Geospatial Modeling of Urban Flood Susceptibility under Rapid Urban Expansion in Pakistan
DOI:
https://doi.org/10.63163/jpehss.v4i1.1066Abstract
Rapid urbanization in Pakistan, occurring at an annual rate of approximately 3%, has dramatically increased urban flood susceptibility through uncontrolled sprawl, encroachment on floodplains, blockage of natural drainage networks (nullahs), and widespread conversion of permeable surfaces to impervious cover. This study synthesizes geospatial modeling approaches to map and predict urban flood risk under these dynamic land-use changes, drawing on multi-criteria decision analysis (Analytical Hierarchy Process AHP), machine learning algorithms (Random Forest, XGBoost, CNN), and remote sensing data (Sentinel-1 SAR, NDVI, NDBI, TWI).
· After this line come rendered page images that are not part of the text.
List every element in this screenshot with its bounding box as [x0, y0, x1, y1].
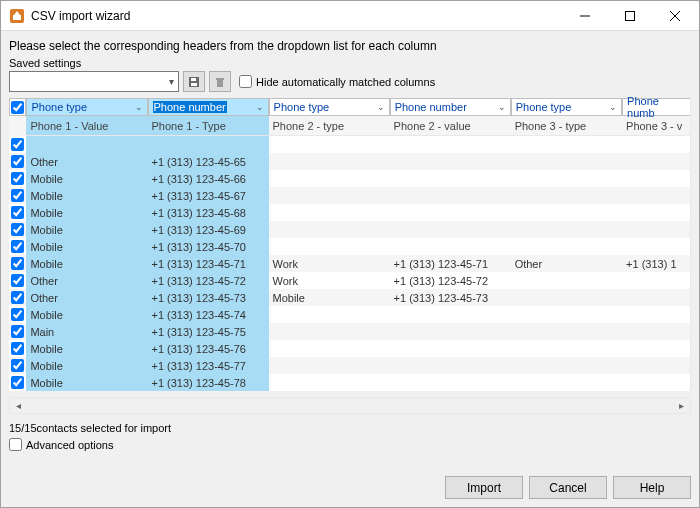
row-checkbox[interactable]	[11, 325, 24, 338]
column-mapping-4[interactable]: Phone number⌄	[390, 98, 511, 116]
column-mapping-1[interactable]: Phone type⌄	[26, 98, 147, 116]
cell	[390, 153, 511, 170]
cell: Mobile	[26, 255, 147, 272]
cell: Other	[26, 289, 147, 306]
select-all-checkbox[interactable]	[11, 101, 24, 114]
row-checkbox[interactable]	[11, 189, 24, 202]
cell: Mobile	[26, 187, 147, 204]
cell	[269, 153, 390, 170]
cell: +1 (313) 123-45-71	[147, 255, 268, 272]
cell: +1 (313) 123-45-72	[390, 272, 511, 289]
column-mapping-2[interactable]: Phone number⌄	[148, 98, 269, 116]
chevron-down-icon: ⌄	[609, 102, 617, 112]
app-icon	[9, 8, 25, 24]
table-row	[9, 136, 690, 153]
cell	[622, 136, 690, 153]
cell: +1 (313) 123-45-77	[147, 357, 268, 374]
mapping-grid: Phone type⌄ Phone number⌄ Phone type⌄ Ph…	[9, 98, 691, 391]
cell: +1 (313) 1	[622, 255, 690, 272]
cell: Mobile	[26, 357, 147, 374]
saved-settings-combo[interactable]: ▾	[9, 71, 179, 92]
cell	[622, 187, 690, 204]
source-header-4: Phone 2 - value	[390, 116, 511, 136]
row-checkbox[interactable]	[11, 291, 24, 304]
cell: +1 (313) 123-45-69	[147, 221, 268, 238]
cell	[390, 170, 511, 187]
chevron-down-icon: ⌄	[256, 102, 264, 112]
cell	[390, 357, 511, 374]
cell	[511, 187, 622, 204]
cancel-button[interactable]: Cancel	[529, 476, 607, 499]
table-row: Mobile+1 (313) 123-45-70	[9, 238, 690, 255]
delete-settings-button[interactable]	[209, 71, 231, 92]
cell	[511, 340, 622, 357]
saved-settings-label: Saved settings	[9, 57, 691, 69]
table-row: Mobile+1 (313) 123-45-78	[9, 374, 690, 391]
advanced-options-wrap[interactable]: Advanced options	[1, 438, 699, 459]
cell: +1 (313) 123-45-71	[390, 255, 511, 272]
cell: +1 (313) 123-45-66	[147, 170, 268, 187]
cell	[511, 323, 622, 340]
import-button[interactable]: Import	[445, 476, 523, 499]
cell: Work	[269, 272, 390, 289]
row-checkbox[interactable]	[11, 257, 24, 270]
save-settings-button[interactable]	[183, 71, 205, 92]
cell	[511, 374, 622, 391]
hide-matched-checkbox[interactable]	[239, 75, 252, 88]
row-checkbox[interactable]	[11, 172, 24, 185]
maximize-button[interactable]	[607, 1, 652, 30]
cell	[269, 187, 390, 204]
source-header-2: Phone 1 - Type	[147, 116, 268, 136]
scroll-left-icon[interactable]: ◂	[10, 398, 27, 413]
row-checkbox[interactable]	[11, 240, 24, 253]
cell: Mobile	[26, 306, 147, 323]
cell	[511, 272, 622, 289]
mapping-header-row: Phone type⌄ Phone number⌄ Phone type⌄ Ph…	[9, 98, 690, 116]
cell: +1 (313) 123-45-76	[147, 340, 268, 357]
cell: +1 (313) 123-45-78	[147, 374, 268, 391]
cell	[622, 238, 690, 255]
hide-matched-checkbox-wrap[interactable]: Hide automatically matched columns	[239, 75, 435, 88]
table-row: Mobile+1 (313) 123-45-71Work+1 (313) 123…	[9, 255, 690, 272]
minimize-button[interactable]	[562, 1, 607, 30]
row-checkbox[interactable]	[11, 223, 24, 236]
table-row: Other+1 (313) 123-45-65	[9, 153, 690, 170]
row-checkbox[interactable]	[11, 206, 24, 219]
row-checkbox[interactable]	[11, 376, 24, 389]
cell	[622, 170, 690, 187]
cell	[390, 187, 511, 204]
cell	[26, 136, 147, 153]
svg-rect-9	[217, 80, 223, 87]
column-mapping-6[interactable]: Phone numb	[622, 98, 690, 116]
cell: Other	[26, 272, 147, 289]
scroll-right-icon[interactable]: ▸	[673, 398, 690, 413]
table-row: Mobile+1 (313) 123-45-76	[9, 340, 690, 357]
cell	[511, 136, 622, 153]
cell	[622, 357, 690, 374]
cell: +1 (313) 123-45-75	[147, 323, 268, 340]
row-checkbox[interactable]	[11, 359, 24, 372]
row-checkbox[interactable]	[11, 138, 24, 151]
row-checkbox[interactable]	[11, 308, 24, 321]
help-button[interactable]: Help	[613, 476, 691, 499]
csv-import-wizard-window: CSV import wizard Please select the corr…	[0, 0, 700, 508]
cell: +1 (313) 123-45-73	[147, 289, 268, 306]
row-checkbox[interactable]	[11, 342, 24, 355]
cell	[390, 340, 511, 357]
column-mapping-5[interactable]: Phone type⌄	[511, 98, 622, 116]
window-controls	[562, 1, 697, 30]
cell	[390, 374, 511, 391]
cell: Mobile	[26, 238, 147, 255]
cell: Other	[511, 255, 622, 272]
row-checkbox[interactable]	[11, 274, 24, 287]
row-checkbox[interactable]	[11, 155, 24, 168]
advanced-options-checkbox[interactable]	[9, 438, 22, 451]
cell	[269, 136, 390, 153]
cell	[511, 221, 622, 238]
column-mapping-3[interactable]: Phone type⌄	[269, 98, 390, 116]
close-button[interactable]	[652, 1, 697, 30]
svg-rect-3	[625, 11, 634, 20]
cell	[390, 204, 511, 221]
horizontal-scrollbar[interactable]: ◂ ▸	[9, 397, 691, 414]
cell	[147, 136, 268, 153]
Key conditioning factors elevation, slope, drainage density, distance to rivers, land-use/land-cover (LULC), and rainfall intensity are integrated to generate high-accuracy susceptibility maps (AUC 0.92–0.99 in validated models). Case studies from major cities (Karachi, Lahore, Islamabad, Quetta) reveal that urban expansion has eliminated critical natural waterways, reduced infiltration capacity, and exacerbated pluvial and flash flooding, as evidenced by record-breaking events in 2010, 2022, and 2025. The analysis highlights the limitations of traditional models in capturing non-stationary climate extremes (cloudbursts, GLOFs) and underscores data gaps (high-resolution DEMs, localized rainfall records). Findings emphasize that unchecked impervious surface growth disproportionately amplifies runoff in low-lying and high-density zones, threatening infrastructure, public health, and economic stability. Policy recommendations include mandatory risk-sensitive urban planning, restoration of natural drainage, separation of stormwater and sewage systems, scaling nature-based solutions (urban green infrastructure, sponge city principles), and integration of real-time AI/GIS monitoring for early warning. Transitioning to resilient, adaptive urban development is essential to mitigate escalating flood risks in Pakistan’s rapidly growing cities amid climate change.